Xinference provides audio-to-text functionality that is compatible with OpenAI Audio. This notebook demonstrates how to use Xinference for speech recognition.

# Preparation

First, you need to install Xinference:
```shell
pip install xinference
```

Whisper model requires the command-line tool [ffmpeg](https://ffmpeg.org/) to be installed on your system, which is available from most package managers:

```shell
# on Ubuntu or Debian
sudo apt update && sudo apt install ffmpeg

# on Arch Linux
sudo pacman -S ffmpeg

# on MacOS using Homebrew (https://brew.sh/)
brew install ffmpeg

# on Windows using Chocolatey (https://chocolatey.org/)
choco install ffmpeg

# on Windows using Scoop (https://scoop.sh/)
scoop install ffmpeg
```

Then, start the Xinference server by the following command:
```shell
xinference-local
```

The Xinference server will be started:

```shell
2023-11-02 16:04:55,278 xinference   38878 INFO     Xinference successfully started. Endpoint: http://127.0.0.1:9997
2023-11-02 16:04:55,280 xinference.core.supervisor 38878 INFO     Worker 127.0.0.1:32187 has been added successfully
2023-11-02 16:04:55,281 xinference.deploy.worker 38878 INFO     Xinference worker successfully started.
```

Finally, we launch a ChatGLM3 model for tool calls.
```shell
xinference launch -u whisper-1 -n whisper-large-v3 -t audio
```

# Audio to text

This is an example audio from [Common Voice](https://commonvoice.mozilla.org/zh-CN).
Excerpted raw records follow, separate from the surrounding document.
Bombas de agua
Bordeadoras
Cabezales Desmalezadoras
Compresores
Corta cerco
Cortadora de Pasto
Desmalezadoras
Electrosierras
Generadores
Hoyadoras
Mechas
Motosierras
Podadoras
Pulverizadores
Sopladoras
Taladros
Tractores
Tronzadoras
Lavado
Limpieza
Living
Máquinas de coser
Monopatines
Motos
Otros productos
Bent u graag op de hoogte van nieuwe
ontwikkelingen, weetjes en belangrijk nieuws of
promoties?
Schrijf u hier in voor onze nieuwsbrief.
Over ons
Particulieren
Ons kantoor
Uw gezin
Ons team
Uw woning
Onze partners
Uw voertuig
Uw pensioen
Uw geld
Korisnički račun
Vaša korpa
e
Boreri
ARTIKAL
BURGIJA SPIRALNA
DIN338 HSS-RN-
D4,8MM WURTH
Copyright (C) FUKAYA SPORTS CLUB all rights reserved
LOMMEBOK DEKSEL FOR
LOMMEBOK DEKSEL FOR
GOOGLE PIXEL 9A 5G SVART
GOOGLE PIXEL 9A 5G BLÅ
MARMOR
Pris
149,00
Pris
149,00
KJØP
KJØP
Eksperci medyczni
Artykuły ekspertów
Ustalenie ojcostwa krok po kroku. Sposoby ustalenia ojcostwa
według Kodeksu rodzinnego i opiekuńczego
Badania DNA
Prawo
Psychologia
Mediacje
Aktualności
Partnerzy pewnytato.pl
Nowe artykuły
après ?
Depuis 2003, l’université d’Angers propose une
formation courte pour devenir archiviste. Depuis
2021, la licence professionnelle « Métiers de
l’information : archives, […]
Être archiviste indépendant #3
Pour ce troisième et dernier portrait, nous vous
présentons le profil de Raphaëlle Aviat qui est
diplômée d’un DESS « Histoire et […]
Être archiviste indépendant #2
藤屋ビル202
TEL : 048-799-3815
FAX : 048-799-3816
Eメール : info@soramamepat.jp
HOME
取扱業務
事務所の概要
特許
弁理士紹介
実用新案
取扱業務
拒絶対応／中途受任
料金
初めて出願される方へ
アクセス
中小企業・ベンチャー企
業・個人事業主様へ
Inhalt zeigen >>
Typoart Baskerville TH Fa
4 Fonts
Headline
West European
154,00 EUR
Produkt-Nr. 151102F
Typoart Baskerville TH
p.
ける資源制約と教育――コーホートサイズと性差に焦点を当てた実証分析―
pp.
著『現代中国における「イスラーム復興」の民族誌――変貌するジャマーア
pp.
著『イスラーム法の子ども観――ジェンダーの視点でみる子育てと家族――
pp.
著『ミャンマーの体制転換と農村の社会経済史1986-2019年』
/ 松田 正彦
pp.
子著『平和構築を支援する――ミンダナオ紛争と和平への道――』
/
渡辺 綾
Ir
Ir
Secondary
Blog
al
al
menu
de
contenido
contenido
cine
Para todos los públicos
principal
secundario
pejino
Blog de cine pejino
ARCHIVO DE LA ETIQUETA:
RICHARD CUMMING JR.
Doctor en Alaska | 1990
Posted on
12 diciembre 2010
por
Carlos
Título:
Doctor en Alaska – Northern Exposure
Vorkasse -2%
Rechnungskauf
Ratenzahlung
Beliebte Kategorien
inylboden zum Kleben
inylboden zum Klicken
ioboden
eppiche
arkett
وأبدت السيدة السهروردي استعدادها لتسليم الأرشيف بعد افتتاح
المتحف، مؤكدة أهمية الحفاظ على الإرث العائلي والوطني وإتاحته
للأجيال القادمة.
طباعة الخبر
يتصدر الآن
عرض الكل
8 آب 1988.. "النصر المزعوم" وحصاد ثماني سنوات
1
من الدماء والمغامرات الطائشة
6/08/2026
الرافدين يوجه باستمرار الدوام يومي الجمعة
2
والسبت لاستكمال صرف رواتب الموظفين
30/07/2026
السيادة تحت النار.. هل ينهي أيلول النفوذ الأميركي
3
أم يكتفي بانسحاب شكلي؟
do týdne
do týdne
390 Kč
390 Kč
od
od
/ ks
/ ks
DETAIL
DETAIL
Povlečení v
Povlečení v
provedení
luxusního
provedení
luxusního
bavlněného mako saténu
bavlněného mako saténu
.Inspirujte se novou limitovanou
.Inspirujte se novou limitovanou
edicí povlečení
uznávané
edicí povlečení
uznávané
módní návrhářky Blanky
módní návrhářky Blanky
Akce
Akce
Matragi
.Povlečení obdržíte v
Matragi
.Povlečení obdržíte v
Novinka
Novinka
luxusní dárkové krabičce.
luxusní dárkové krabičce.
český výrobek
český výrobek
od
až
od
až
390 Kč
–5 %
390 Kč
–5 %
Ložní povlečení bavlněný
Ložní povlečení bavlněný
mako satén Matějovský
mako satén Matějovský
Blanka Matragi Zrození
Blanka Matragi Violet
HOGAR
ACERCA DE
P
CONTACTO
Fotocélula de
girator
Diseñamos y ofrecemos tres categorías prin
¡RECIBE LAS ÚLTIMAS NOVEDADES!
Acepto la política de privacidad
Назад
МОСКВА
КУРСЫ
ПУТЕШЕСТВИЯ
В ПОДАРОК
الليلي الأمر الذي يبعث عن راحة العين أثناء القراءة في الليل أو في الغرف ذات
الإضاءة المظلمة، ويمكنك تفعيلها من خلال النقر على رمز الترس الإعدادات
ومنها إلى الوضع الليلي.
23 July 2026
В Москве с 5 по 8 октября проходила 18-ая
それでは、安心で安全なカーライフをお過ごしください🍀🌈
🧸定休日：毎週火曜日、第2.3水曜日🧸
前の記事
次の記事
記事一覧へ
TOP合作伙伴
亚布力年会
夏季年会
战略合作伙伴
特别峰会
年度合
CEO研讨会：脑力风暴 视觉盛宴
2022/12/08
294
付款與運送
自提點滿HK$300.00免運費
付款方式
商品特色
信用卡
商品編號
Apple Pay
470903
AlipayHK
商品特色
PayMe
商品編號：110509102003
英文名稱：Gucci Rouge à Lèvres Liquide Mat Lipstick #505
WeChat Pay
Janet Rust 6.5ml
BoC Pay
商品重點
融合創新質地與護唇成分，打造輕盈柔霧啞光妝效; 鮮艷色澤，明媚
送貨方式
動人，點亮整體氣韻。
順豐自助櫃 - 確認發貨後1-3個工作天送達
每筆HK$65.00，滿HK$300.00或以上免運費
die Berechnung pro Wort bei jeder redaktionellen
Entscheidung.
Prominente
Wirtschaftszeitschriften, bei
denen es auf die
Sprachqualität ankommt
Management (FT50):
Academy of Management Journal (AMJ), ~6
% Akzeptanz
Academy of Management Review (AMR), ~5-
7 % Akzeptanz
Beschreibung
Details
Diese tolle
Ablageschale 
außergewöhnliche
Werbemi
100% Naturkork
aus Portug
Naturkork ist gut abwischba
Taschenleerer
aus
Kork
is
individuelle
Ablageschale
We transcibe it to text and translate it to English.


In [1]:
import IPython
IPython.display.Audio("../xinference/model/audio/tests/common_voice_zh-CN_38026095.mp3")

In [2]:
import openai

# The api_key can't be empty, any string is OK.
client = openai.Client(api_key="not empty", base_url="http://127.0.0.1:9997/v1")
audio_file = open("../xinference/model/audio/tests/common_voice_zh-CN_38026095.mp3", "rb")
# Transcription
completion = client.audio.transcriptions.create(model="whisper-1", file=audio_file)
completion

Transcription(text='本列表列出香港航空的航点')

In [3]:
# Translation
completion = client.audio.translations.create(model="whisper-1", file=audio_file)
completion

Translation(text=' This list lists the airlines in Hong Kong.')

In [4]:
audio_file.close()

# Conclusion

Xinference is a powerful model inference platform that seamlessly integrates with OpenAI's API for tasks such as speech recognition, text conversation, image generation, and more.